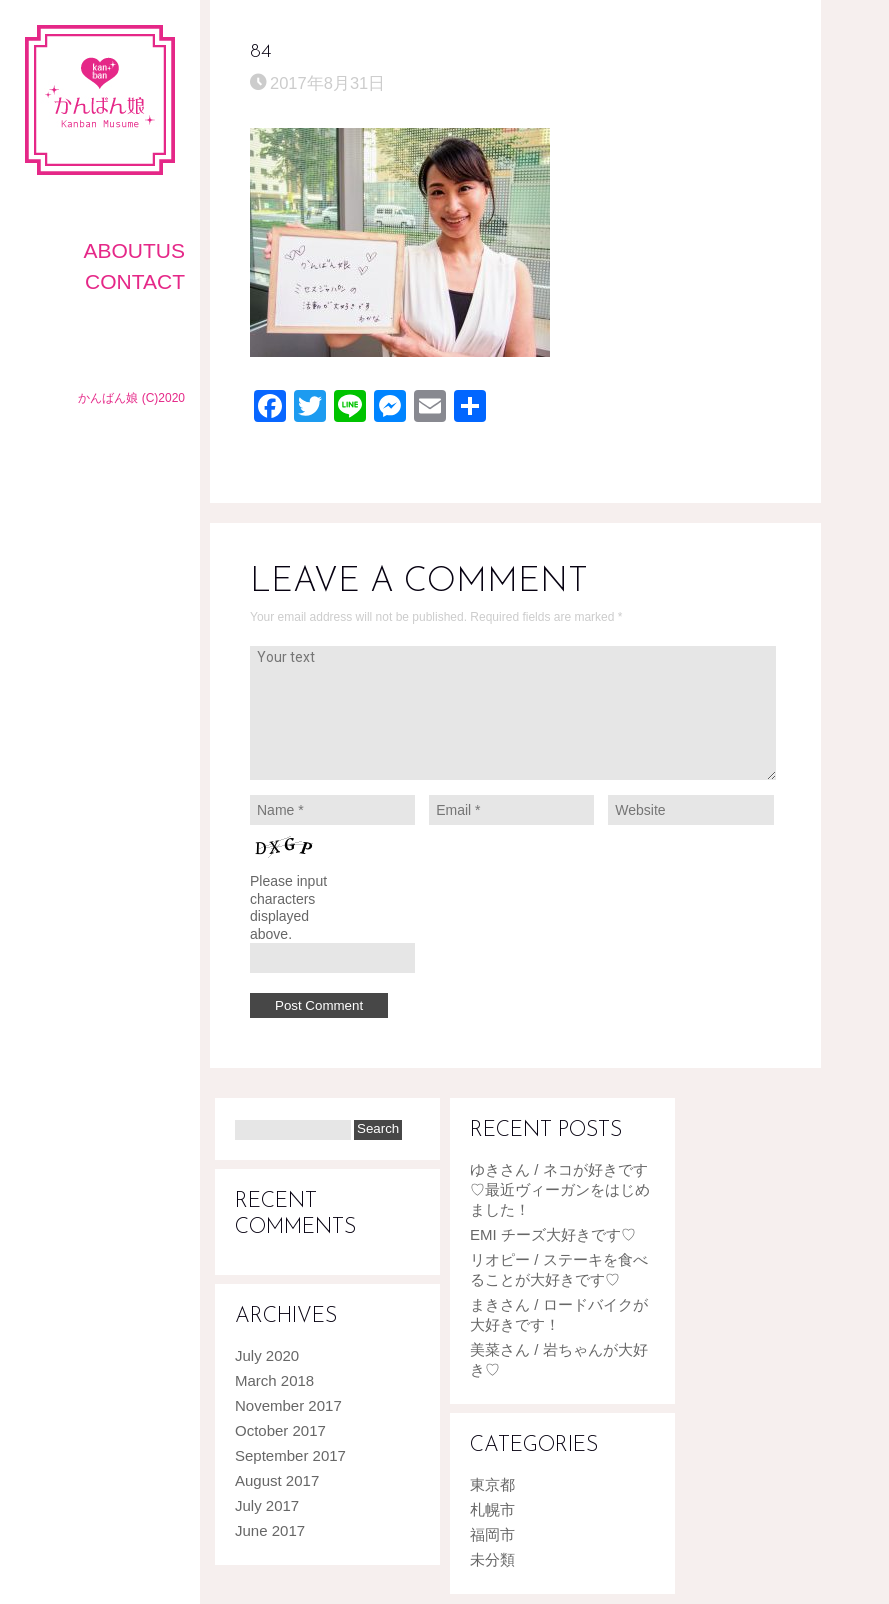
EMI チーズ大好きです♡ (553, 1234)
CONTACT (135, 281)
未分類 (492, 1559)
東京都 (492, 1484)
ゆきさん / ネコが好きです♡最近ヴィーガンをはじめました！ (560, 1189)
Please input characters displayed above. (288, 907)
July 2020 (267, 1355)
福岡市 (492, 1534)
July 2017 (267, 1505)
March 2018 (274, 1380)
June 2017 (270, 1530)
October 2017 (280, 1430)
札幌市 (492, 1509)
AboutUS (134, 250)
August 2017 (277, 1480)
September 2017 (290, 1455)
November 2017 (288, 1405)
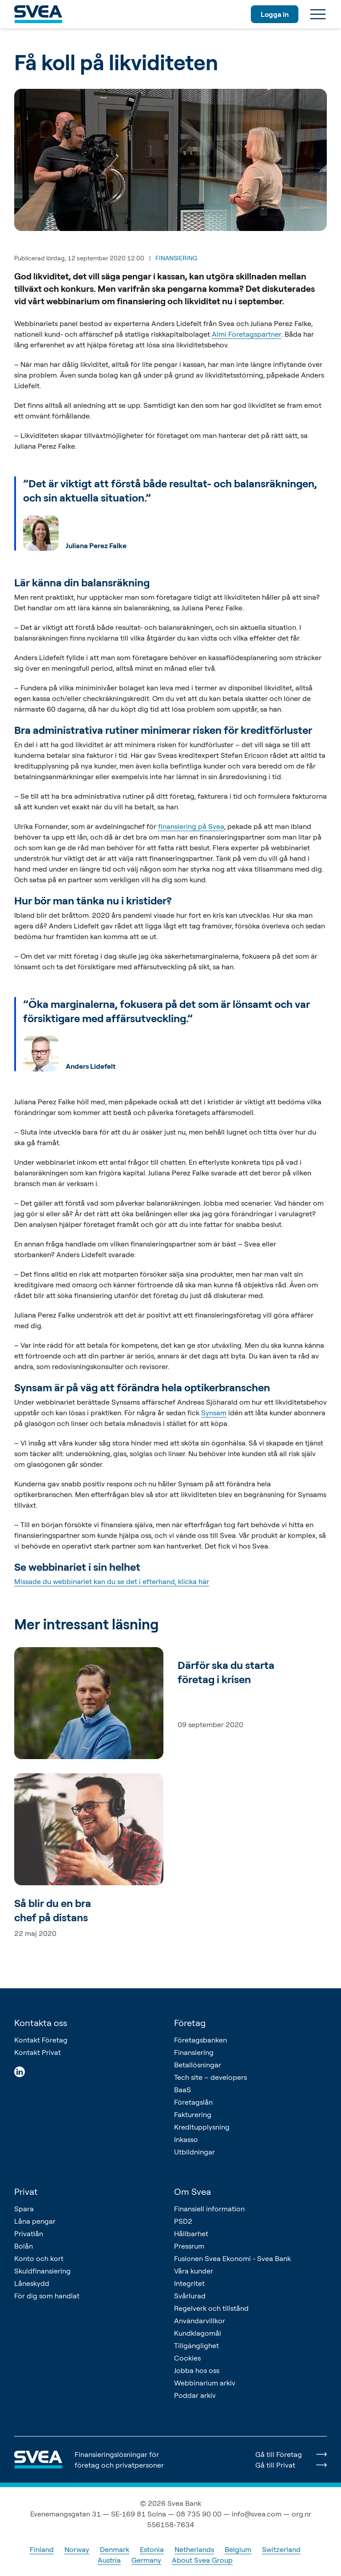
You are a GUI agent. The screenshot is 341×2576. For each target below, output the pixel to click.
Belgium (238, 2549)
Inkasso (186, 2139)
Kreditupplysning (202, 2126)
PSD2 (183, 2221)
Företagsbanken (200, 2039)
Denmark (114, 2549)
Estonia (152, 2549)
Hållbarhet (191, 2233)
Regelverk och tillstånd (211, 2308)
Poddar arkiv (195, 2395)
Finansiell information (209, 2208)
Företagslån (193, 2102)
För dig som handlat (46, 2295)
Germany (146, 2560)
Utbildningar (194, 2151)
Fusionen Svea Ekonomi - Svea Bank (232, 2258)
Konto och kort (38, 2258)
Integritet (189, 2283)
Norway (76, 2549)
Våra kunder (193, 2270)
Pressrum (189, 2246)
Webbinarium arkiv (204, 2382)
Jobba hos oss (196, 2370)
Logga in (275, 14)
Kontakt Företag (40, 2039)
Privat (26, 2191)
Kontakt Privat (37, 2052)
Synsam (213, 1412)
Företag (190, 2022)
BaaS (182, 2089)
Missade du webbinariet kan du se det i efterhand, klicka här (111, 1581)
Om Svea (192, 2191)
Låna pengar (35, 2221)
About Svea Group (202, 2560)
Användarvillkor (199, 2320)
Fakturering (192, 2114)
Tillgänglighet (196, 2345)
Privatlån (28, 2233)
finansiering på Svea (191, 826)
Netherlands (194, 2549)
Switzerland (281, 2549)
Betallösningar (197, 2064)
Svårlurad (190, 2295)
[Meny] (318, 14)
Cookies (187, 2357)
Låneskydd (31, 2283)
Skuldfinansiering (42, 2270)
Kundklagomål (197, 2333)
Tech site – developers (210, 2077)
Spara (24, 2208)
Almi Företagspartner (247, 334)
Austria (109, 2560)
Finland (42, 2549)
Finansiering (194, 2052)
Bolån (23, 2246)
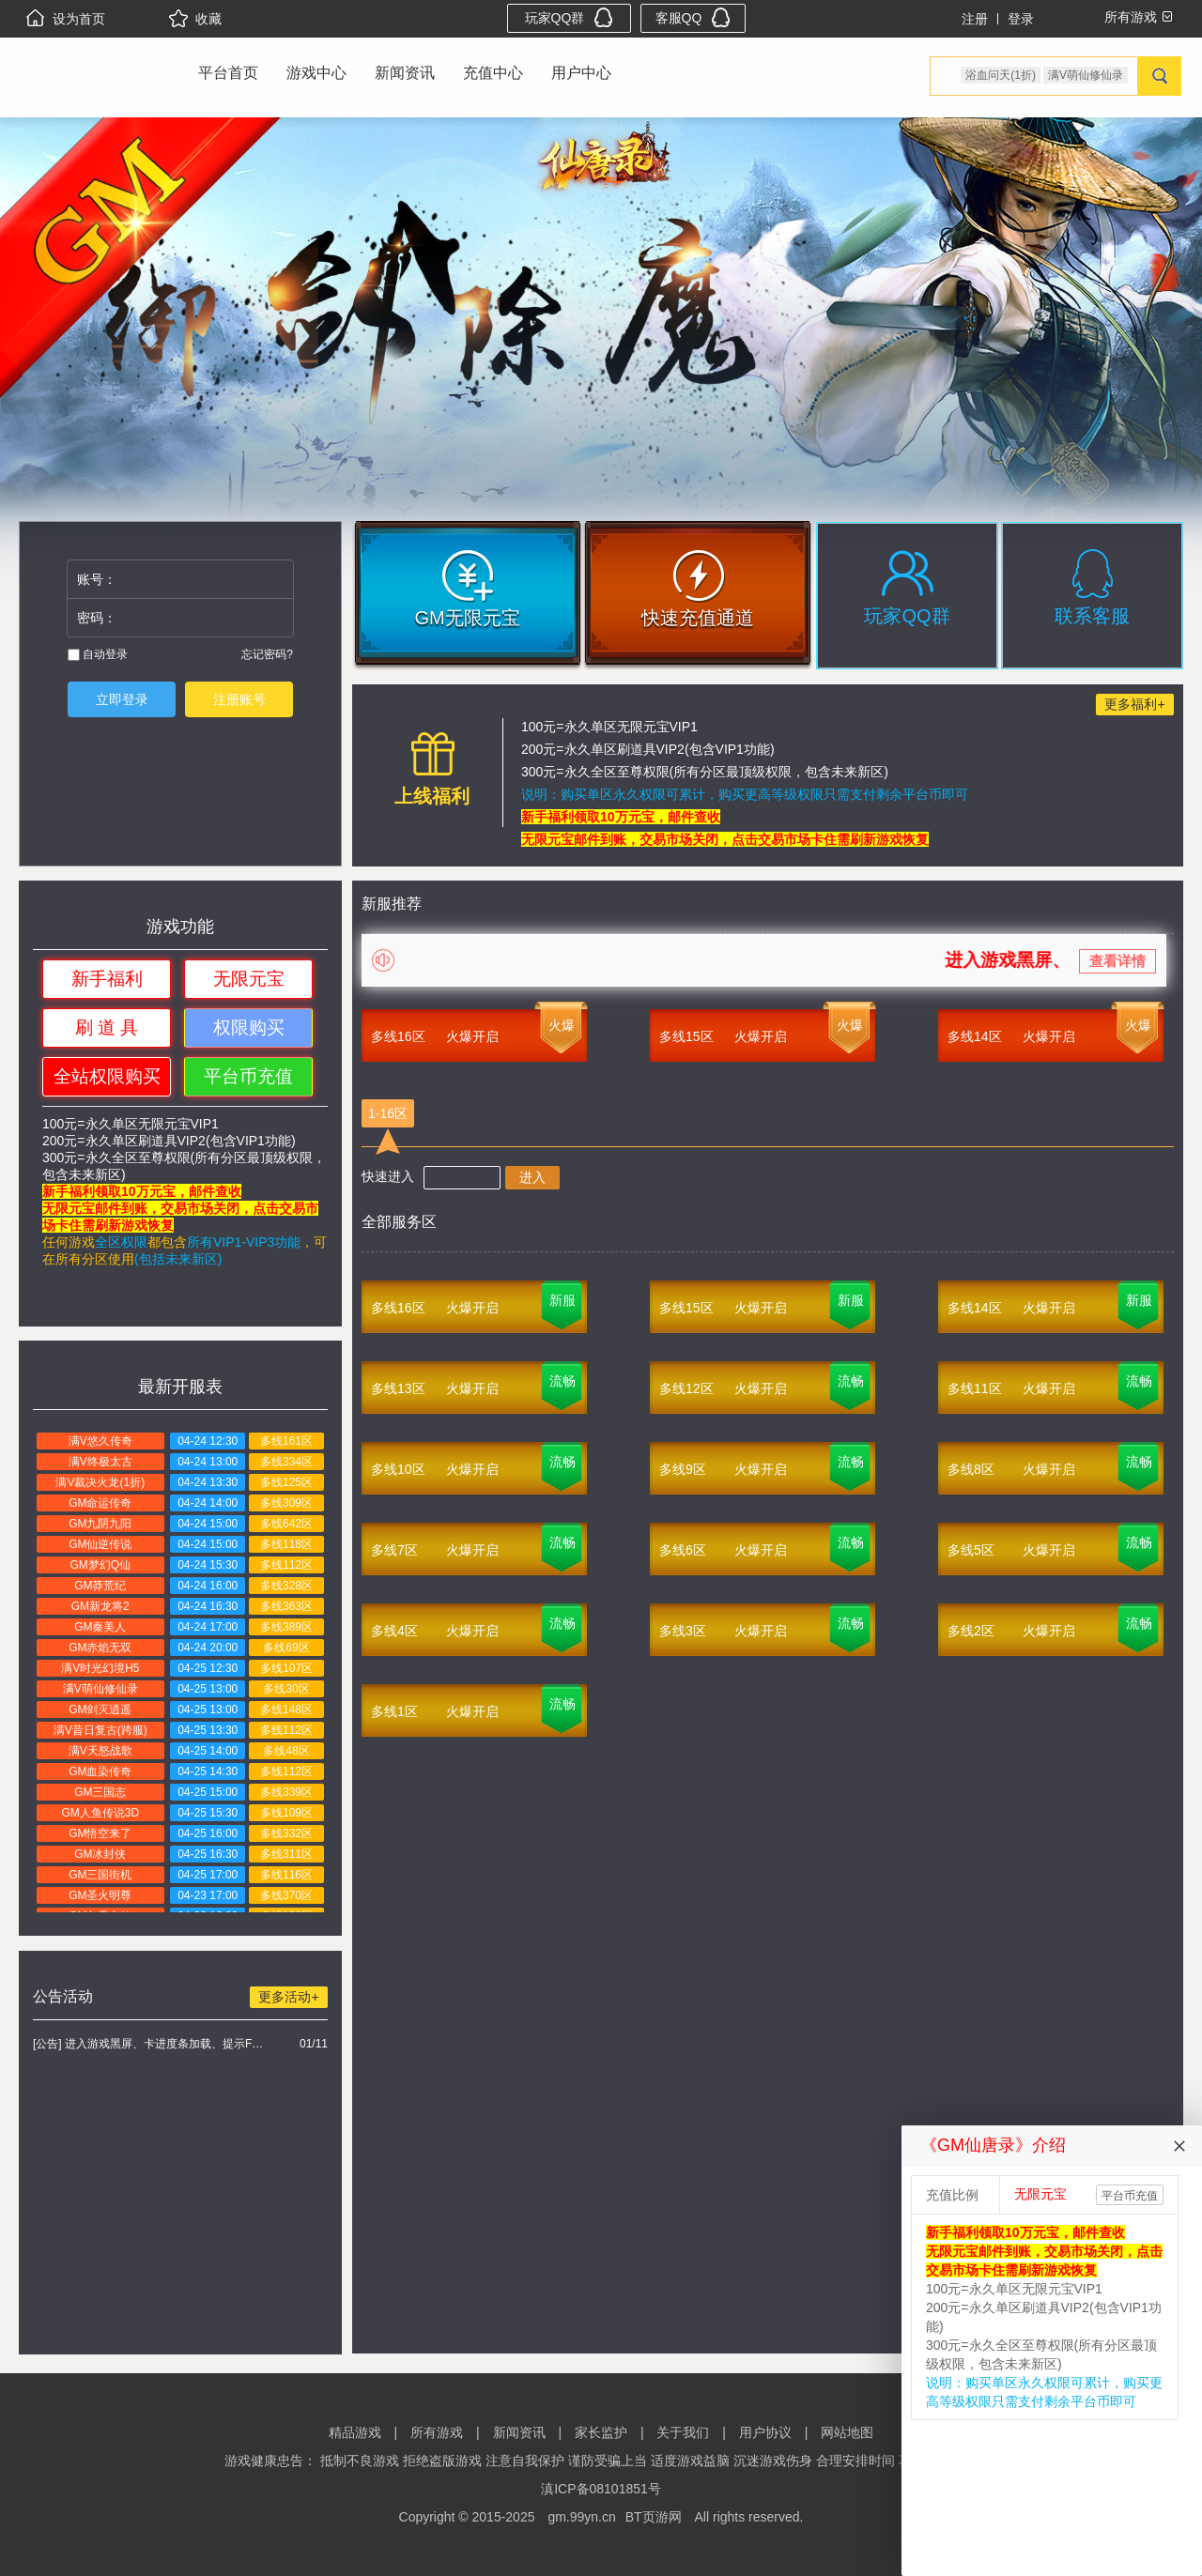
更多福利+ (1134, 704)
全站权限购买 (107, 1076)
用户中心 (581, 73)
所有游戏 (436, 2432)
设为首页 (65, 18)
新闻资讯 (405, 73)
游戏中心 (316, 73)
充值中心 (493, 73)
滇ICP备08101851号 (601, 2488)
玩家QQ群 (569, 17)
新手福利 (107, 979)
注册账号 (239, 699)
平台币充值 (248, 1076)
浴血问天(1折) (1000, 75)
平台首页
::::
**TASK DETAILS:**
Nothing but the lines from the one containing "About Svea Group (202, 2560)" through the one containing "更多福利+ (1134, 704)" should appear, copied exactly from the material above and without pictures.

**WRITTEN ANSWER:**
About Svea Group (202, 2560)
Användarvillkor (199, 2320)
Fakturering (192, 2114)
Tillgänglighet (196, 2345)
Privatlån (28, 2233)
finansiering på Svea (191, 826)
Netherlands (194, 2549)
Switzerland (281, 2549)
Betallösningar (197, 2064)
Svårlurad (190, 2295)
[Meny] (318, 14)
Cookies (187, 2357)
Låneskydd (31, 2283)
Skuldfinansiering (42, 2270)
Kundklagomål (197, 2333)
Tech site – developers (210, 2077)
Spara (24, 2208)
Almi Företagspartner (247, 334)
Austria (109, 2560)
Finland (42, 2549)
Finansiering (194, 2052)
Bolån (23, 2246)
更多福利+ (1134, 704)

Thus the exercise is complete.